Justiça dá 72 horas para governo explicar demissão de Valeixo da chefia da PF

Despacho foi publicado em ação apresentada pelo deputado federal Aliel Machado (PSB) após o ex-ministro Sérgio Moro acusar o presidente de interferir na autonomia da corporação

Paulo Roberto Netto e Fausto Macedo

28 de abril de 2020 | 18h30

A Justiça Federal abriu prazo de 72 horas para o governo federal se explicar sobre a demissão do ex-diretor-geral da Polícia Federal, Maurício Valeixo, cuja saída foi o pivô da exoneração do ex-ministro Sérgio Moro da gestão Bolsonaro. A decisão foi tomada em ação movida pelo deputado federal Aliel Machado (PSB-PR).

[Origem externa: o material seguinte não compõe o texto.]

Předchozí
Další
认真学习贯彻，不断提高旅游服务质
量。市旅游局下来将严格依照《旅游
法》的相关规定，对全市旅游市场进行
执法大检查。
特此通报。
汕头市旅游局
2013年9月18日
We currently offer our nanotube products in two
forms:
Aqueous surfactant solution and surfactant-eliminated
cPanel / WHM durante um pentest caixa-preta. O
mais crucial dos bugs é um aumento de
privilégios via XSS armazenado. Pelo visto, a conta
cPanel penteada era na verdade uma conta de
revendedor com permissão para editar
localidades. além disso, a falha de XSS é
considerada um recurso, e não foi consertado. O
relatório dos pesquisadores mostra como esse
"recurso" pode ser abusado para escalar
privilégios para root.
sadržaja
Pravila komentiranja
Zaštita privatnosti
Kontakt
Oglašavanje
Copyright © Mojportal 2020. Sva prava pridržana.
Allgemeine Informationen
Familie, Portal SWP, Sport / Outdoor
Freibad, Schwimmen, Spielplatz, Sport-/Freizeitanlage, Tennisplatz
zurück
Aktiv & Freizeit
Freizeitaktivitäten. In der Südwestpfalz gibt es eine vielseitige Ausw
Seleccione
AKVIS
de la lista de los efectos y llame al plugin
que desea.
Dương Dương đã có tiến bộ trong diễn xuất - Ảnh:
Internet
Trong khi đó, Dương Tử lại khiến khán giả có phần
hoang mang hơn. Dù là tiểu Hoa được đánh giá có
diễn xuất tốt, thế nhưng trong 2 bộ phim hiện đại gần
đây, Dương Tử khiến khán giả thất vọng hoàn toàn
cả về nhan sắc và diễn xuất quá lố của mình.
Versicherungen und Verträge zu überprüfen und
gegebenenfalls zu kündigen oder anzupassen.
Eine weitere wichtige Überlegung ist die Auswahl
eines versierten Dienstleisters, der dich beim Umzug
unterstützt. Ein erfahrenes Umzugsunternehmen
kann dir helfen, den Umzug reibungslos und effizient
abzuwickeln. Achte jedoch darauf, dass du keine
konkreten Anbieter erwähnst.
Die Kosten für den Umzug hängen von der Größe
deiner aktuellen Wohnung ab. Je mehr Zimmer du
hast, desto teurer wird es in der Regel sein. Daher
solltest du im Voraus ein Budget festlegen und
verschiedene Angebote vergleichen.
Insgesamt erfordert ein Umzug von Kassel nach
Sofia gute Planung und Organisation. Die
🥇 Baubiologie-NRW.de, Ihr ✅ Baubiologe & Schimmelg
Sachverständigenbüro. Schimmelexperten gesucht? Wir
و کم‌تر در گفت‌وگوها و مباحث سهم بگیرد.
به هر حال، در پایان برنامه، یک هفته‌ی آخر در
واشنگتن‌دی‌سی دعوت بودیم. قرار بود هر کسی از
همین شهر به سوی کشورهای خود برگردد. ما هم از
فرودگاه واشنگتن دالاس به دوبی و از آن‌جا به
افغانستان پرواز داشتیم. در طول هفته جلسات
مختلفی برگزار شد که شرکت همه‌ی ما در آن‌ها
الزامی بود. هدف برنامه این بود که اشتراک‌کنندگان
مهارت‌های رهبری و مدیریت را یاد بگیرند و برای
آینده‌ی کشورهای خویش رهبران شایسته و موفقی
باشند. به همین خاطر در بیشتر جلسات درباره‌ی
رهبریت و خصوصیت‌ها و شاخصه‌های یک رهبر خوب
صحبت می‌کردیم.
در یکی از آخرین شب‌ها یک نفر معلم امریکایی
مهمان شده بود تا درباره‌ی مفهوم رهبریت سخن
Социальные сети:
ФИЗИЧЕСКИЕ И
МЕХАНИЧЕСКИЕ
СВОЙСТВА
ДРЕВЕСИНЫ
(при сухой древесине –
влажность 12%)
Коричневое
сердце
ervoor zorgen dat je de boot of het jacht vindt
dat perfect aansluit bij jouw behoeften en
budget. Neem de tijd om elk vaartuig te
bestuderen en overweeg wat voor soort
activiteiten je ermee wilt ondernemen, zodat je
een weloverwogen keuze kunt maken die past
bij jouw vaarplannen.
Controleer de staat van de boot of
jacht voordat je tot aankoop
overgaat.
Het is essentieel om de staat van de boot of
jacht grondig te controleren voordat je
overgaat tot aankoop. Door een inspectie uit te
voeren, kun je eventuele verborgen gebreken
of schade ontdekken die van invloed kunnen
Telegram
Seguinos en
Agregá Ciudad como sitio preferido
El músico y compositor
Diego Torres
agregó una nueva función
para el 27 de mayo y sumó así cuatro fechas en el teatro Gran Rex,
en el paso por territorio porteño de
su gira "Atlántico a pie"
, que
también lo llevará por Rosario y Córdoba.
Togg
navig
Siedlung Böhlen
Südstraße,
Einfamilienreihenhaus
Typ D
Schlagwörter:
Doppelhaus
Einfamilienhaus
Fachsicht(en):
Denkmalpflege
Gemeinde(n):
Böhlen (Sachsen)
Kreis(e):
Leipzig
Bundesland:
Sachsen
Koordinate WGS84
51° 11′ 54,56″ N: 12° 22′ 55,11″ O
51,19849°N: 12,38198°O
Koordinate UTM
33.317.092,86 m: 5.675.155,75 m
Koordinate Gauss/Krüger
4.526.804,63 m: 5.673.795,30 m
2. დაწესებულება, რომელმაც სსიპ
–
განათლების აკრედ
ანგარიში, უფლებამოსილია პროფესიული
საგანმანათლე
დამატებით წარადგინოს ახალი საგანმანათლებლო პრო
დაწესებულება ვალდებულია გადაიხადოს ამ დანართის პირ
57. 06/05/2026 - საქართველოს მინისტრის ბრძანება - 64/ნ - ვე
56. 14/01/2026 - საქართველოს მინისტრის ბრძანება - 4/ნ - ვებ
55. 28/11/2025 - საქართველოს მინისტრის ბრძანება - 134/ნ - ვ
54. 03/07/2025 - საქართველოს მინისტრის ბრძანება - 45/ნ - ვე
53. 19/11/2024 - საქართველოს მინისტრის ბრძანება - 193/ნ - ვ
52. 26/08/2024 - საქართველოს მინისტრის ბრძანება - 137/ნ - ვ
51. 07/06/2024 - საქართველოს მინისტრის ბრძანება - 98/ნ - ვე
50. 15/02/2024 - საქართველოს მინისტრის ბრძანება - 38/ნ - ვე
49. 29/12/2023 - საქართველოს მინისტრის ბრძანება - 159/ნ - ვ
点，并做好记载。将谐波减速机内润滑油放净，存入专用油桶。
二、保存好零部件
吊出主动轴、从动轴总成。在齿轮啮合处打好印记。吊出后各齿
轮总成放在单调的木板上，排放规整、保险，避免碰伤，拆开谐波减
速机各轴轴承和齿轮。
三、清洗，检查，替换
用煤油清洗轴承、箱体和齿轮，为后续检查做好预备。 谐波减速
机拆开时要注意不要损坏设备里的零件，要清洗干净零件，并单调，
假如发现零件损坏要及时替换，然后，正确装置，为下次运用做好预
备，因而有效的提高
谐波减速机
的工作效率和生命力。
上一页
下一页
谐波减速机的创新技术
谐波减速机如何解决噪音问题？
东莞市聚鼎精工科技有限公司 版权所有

O juiz Francisco Ribeiro, do Distrito Federal, intimou o governo a se manifestar no caso antes dele decidir se concede ou não liminar para suspender a exoneração de Valeixo e a posterior nomeação do ex-diretor da Abin, Alexandre Ramagem, para a chefia da corporação.

A ação foi apresentada pelo deputado Aliel Machado após o ex-ministro Sérgio Moro acusar Bolsonaro de tentar interferir na autonomia da Polícia Federal para obter informações de investigações sigilosas. O caso levou à abertura de um inquérito no Supremo Tribunal Federal (STF) que irá apurar as alegações do ex-ministro da Lava Jato.

O presidente Jair Bolsonaro é escoltado por agentes da Polícia Federal ao deixar a Câmara dos Deputados. Foto: Dida Sampaio / Estadão

O pedido destacou também o fato do decreto de exoneração de Valeixo constar que a demissão foi ‘a pedido’, sendo que o ex-diretor-geral não havia pedido para sair, segundo Moro. A presença da assinatura do ex-ministro, que negou ter assinado a exoneração, foi destacada no pedido. Um novo decreto foi editado pelo governo posteriormente, excluindo o nome de Moro e alegando que o anterior continha um ‘erro’.

Segundo Machado, a exoneração arbitrária de Valeixo contraria as leis do processo administrativo federal e o estatuto dos servidores.

O deputado também apresentou requerimento para instaurar uma Comissão Parlamentar de Inquérito (CPI) sobre as declarações de Moro sobre tentativa de interferência do presidente Jair Bolsonaro no comando e autonomia da Polícia Federal.

COM A PALAVRA, A ADVOCACIA-GERAL DA UNIÃO
A Advocacia-Geral da União aguarda ser intimada desta decisão para apresentar sua manifestação no sentido da legalidade do ato.